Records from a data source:
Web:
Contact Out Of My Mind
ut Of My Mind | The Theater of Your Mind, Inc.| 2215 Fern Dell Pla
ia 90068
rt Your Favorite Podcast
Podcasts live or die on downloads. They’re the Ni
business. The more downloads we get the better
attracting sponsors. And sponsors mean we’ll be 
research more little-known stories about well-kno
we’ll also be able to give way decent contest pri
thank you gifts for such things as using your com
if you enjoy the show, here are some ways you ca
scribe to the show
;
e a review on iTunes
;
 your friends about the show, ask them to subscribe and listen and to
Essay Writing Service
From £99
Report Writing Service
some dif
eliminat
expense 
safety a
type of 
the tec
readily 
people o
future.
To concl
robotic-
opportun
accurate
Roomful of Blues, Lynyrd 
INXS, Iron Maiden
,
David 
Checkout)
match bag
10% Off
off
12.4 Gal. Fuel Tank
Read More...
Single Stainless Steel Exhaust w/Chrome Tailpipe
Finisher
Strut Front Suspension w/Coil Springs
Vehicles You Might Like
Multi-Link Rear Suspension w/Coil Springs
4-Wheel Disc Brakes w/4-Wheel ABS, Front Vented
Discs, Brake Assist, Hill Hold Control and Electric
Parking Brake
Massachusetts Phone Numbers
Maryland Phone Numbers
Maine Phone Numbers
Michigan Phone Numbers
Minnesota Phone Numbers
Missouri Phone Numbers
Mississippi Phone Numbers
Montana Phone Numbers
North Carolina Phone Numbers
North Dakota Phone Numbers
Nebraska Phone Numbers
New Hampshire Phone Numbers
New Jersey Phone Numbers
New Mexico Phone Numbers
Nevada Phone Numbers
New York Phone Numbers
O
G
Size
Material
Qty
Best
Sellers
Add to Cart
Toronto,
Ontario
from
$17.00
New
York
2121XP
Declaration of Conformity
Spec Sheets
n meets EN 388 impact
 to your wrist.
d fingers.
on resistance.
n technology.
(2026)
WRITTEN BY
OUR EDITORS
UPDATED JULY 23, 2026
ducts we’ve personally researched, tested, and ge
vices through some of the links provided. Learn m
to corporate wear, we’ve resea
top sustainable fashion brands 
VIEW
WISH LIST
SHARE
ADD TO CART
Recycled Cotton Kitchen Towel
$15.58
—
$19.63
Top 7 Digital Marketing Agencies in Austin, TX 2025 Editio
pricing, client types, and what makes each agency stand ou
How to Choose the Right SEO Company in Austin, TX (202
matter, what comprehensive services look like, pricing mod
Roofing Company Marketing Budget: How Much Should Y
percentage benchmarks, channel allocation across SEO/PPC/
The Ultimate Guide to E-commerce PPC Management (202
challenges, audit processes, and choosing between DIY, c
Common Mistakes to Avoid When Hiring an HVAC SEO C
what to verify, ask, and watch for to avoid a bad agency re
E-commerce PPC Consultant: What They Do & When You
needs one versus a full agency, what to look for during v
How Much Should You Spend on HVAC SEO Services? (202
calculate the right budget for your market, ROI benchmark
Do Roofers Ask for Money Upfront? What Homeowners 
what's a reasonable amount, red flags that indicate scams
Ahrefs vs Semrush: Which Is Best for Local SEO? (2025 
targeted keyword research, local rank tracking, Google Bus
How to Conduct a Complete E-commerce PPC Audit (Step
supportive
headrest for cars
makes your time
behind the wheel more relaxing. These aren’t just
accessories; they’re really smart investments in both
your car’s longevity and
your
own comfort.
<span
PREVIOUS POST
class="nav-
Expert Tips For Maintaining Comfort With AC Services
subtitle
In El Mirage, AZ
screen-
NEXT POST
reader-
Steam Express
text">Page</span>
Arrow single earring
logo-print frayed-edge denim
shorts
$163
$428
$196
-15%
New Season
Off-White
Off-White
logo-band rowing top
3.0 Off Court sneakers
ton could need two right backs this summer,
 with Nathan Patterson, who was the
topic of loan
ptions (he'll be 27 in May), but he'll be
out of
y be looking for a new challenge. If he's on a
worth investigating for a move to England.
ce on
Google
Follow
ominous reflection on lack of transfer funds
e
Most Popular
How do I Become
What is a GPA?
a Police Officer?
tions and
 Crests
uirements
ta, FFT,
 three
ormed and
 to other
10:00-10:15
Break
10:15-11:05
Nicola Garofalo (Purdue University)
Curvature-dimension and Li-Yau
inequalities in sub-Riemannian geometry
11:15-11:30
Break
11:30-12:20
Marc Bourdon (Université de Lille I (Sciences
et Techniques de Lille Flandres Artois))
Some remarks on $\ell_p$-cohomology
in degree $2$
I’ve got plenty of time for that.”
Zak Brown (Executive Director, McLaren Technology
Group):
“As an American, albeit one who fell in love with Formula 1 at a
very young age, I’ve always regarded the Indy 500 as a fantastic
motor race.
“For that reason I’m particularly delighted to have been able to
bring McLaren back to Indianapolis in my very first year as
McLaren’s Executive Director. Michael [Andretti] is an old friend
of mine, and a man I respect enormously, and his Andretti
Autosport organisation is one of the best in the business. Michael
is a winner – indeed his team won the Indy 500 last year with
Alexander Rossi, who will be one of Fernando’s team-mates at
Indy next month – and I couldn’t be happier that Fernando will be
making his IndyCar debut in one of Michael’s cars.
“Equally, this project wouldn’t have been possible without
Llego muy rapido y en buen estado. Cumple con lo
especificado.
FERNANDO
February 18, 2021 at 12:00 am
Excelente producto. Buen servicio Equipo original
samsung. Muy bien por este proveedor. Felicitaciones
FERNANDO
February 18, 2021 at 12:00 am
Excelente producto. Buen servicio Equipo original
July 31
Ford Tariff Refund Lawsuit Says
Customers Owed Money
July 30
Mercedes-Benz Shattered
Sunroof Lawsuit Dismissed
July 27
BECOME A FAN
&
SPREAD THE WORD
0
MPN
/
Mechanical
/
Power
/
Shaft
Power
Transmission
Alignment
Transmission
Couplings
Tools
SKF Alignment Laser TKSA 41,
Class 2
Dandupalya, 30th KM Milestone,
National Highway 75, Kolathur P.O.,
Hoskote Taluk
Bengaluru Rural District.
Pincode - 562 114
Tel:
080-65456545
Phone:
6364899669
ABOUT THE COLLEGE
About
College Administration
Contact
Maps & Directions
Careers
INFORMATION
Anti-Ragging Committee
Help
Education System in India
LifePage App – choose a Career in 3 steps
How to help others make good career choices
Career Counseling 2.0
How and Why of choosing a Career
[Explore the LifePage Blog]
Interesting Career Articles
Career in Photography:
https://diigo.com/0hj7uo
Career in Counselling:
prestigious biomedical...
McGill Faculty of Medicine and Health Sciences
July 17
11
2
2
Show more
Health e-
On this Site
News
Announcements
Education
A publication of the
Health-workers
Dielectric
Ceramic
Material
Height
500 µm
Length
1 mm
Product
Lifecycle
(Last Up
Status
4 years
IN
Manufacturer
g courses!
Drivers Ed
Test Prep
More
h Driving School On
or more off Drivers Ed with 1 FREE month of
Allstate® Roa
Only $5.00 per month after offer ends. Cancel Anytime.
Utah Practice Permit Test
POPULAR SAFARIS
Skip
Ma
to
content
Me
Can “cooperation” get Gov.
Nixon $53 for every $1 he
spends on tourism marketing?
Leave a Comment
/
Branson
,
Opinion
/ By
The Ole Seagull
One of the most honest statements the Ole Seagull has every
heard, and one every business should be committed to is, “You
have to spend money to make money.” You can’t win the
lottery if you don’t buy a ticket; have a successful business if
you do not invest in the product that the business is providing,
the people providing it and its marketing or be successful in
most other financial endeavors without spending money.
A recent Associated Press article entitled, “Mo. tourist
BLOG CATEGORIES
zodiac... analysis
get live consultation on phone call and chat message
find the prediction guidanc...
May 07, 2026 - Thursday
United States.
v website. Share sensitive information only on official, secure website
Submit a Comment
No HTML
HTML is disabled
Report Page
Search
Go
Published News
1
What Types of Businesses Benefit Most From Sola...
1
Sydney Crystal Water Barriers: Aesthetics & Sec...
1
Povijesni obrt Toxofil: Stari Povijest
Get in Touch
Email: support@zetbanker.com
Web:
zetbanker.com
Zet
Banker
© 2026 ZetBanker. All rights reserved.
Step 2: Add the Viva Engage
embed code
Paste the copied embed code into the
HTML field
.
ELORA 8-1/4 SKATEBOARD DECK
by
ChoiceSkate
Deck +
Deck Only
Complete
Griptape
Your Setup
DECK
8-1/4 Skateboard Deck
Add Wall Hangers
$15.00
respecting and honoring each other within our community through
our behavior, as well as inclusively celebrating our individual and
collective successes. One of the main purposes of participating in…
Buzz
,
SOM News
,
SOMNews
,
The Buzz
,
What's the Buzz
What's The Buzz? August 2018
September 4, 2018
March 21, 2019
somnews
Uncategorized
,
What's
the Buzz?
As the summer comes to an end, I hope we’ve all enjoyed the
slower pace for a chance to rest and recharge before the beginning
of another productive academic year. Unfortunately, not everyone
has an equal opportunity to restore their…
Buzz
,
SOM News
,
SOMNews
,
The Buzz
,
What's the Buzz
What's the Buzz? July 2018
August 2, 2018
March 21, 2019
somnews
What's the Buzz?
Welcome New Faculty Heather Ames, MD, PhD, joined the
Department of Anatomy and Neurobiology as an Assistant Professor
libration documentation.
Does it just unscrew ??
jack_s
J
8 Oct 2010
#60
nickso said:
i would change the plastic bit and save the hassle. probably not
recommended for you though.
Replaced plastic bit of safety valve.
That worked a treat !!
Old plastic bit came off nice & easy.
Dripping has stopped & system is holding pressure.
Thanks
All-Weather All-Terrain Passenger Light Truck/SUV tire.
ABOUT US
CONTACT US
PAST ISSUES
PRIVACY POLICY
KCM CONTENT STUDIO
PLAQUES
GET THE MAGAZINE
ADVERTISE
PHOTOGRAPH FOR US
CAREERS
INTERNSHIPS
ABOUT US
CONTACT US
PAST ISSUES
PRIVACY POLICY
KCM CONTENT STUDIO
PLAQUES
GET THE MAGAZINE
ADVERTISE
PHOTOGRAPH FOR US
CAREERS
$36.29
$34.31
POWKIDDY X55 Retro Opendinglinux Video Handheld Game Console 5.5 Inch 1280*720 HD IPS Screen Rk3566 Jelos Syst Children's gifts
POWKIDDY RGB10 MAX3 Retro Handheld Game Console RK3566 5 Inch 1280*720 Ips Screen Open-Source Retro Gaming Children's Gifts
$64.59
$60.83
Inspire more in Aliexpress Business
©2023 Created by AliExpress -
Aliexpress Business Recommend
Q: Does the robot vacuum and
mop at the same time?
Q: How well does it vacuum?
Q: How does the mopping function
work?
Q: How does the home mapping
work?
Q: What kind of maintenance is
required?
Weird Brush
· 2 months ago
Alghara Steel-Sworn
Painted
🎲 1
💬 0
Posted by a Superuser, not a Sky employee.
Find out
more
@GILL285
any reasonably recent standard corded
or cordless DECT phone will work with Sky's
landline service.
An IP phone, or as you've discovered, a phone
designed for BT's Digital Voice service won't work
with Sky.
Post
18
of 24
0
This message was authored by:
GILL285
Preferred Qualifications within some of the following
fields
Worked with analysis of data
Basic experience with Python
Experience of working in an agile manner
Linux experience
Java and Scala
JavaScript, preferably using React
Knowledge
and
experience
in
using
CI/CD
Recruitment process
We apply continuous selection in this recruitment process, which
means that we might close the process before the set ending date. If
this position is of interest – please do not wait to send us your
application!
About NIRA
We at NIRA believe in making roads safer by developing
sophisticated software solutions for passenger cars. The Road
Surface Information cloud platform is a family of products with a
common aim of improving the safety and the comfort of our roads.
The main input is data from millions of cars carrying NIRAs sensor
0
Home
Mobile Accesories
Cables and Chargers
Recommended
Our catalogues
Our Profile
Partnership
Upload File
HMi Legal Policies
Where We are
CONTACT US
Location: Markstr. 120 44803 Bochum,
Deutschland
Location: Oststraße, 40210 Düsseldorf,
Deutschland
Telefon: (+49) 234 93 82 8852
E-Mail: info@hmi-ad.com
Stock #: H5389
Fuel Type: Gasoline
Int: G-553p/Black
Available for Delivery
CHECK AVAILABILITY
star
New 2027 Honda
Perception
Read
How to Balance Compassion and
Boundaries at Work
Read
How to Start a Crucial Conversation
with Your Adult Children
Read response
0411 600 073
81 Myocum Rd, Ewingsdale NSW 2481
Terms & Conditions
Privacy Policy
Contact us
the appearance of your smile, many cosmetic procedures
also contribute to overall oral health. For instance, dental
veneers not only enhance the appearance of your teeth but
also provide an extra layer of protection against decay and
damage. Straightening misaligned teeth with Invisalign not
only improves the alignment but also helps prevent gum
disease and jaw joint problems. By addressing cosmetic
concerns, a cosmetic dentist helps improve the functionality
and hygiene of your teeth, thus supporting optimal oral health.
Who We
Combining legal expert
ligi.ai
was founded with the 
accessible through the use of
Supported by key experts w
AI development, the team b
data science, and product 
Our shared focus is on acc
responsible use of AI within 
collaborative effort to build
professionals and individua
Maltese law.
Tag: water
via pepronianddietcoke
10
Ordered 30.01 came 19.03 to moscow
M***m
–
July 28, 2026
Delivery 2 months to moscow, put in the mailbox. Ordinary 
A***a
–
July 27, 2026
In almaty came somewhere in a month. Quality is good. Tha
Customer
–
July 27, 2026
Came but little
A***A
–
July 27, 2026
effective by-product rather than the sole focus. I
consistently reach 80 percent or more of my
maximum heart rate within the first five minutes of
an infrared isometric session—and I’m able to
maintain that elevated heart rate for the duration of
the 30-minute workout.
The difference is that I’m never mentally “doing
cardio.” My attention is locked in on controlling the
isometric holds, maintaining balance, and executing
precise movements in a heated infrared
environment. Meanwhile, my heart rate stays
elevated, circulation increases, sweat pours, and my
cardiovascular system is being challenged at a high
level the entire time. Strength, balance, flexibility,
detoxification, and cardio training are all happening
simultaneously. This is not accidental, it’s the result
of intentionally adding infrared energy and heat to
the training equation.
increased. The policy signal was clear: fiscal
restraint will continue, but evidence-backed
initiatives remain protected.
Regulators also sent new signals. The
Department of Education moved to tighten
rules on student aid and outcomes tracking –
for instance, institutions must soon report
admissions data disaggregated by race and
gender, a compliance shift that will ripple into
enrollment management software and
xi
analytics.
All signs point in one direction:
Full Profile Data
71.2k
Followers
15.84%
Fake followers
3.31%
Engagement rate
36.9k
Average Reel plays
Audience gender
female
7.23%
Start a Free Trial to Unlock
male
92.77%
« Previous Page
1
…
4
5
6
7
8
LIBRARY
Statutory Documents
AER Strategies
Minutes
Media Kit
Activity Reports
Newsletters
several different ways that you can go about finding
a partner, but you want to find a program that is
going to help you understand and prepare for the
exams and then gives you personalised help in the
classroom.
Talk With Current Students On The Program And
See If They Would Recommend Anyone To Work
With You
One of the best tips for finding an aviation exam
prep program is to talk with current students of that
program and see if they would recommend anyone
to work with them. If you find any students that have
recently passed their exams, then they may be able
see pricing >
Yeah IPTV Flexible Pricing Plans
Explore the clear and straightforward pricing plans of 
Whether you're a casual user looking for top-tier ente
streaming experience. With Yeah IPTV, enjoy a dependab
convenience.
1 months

Exercise prompt:
Could you restate word for word the lines above from the one containing "Vehicles You Might Like" through the one containing "Minnesota Phone Numbers", both included, and nothing else?

Task response:
Vehicles You Might Like
Multi-Link Rear Suspension w/Coil Springs
4-Wheel Disc Brakes w/4-Wheel ABS, Front Vented
Discs, Brake Assist, Hill Hold Control and Electric
Parking Brake
Massachusetts Phone Numbers
Maryland Phone Numbers
Maine Phone Numbers
Michigan Phone Numbers
Minnesota Phone Numbers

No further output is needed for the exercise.